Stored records
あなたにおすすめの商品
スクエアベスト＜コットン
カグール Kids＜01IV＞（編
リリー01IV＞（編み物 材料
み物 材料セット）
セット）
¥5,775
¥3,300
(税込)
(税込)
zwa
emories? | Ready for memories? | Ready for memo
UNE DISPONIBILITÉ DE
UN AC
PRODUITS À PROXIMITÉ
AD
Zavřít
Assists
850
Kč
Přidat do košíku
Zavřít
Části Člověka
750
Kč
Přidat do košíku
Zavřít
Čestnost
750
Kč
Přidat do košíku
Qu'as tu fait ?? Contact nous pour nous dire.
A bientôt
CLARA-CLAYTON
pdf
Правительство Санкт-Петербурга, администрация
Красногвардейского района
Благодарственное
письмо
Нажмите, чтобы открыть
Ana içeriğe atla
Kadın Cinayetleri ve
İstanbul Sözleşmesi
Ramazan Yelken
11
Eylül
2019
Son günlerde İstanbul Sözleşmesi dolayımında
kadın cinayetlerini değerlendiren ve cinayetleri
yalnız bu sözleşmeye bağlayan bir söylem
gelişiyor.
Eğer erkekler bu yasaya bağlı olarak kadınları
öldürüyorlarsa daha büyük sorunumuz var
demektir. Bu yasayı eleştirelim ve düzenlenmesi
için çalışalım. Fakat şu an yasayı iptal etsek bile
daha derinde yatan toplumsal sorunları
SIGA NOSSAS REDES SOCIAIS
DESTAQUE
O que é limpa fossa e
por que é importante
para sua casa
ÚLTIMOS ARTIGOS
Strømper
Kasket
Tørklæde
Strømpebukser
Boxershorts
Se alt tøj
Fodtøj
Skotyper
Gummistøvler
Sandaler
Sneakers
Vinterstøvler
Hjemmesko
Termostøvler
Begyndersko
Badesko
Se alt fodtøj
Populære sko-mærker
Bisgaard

* * *

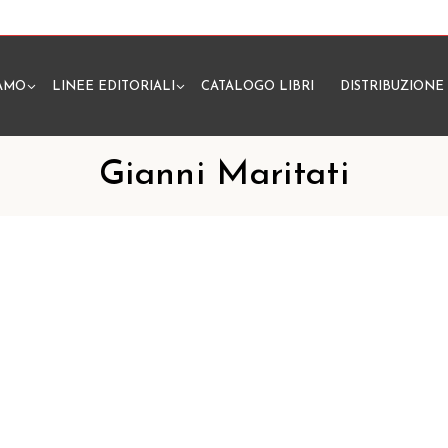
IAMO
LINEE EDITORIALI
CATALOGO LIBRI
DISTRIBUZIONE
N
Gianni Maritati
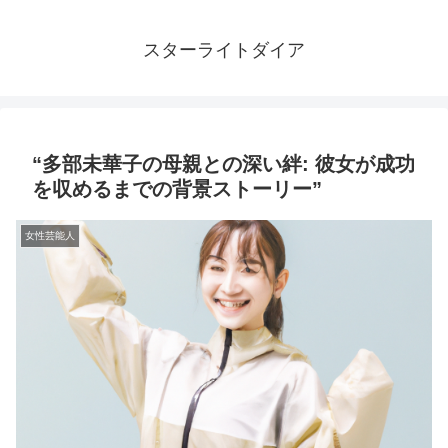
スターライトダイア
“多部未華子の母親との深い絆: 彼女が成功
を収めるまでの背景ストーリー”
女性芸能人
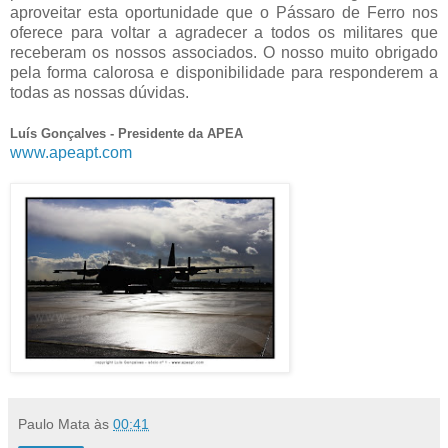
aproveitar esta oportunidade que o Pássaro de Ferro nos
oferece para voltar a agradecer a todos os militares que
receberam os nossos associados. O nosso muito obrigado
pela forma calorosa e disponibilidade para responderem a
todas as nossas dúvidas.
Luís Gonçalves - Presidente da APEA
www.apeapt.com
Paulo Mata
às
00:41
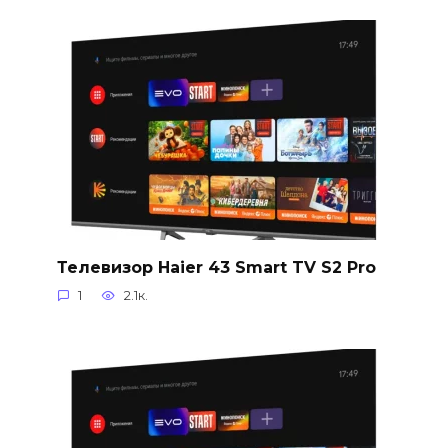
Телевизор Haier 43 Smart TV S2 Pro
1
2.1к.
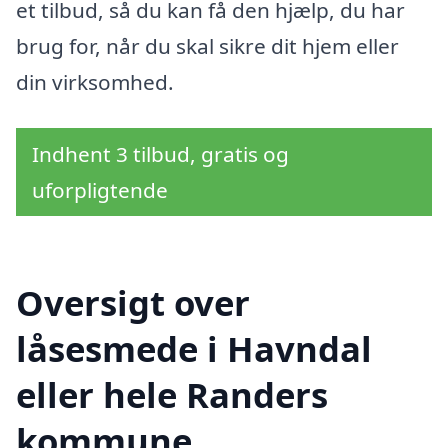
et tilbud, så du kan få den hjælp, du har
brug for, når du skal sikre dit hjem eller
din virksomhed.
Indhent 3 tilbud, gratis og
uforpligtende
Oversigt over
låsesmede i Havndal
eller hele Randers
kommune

### About this exercise
In the entries above, tally the lines that include the string "daha". Give the figure only.

### Exercise response
2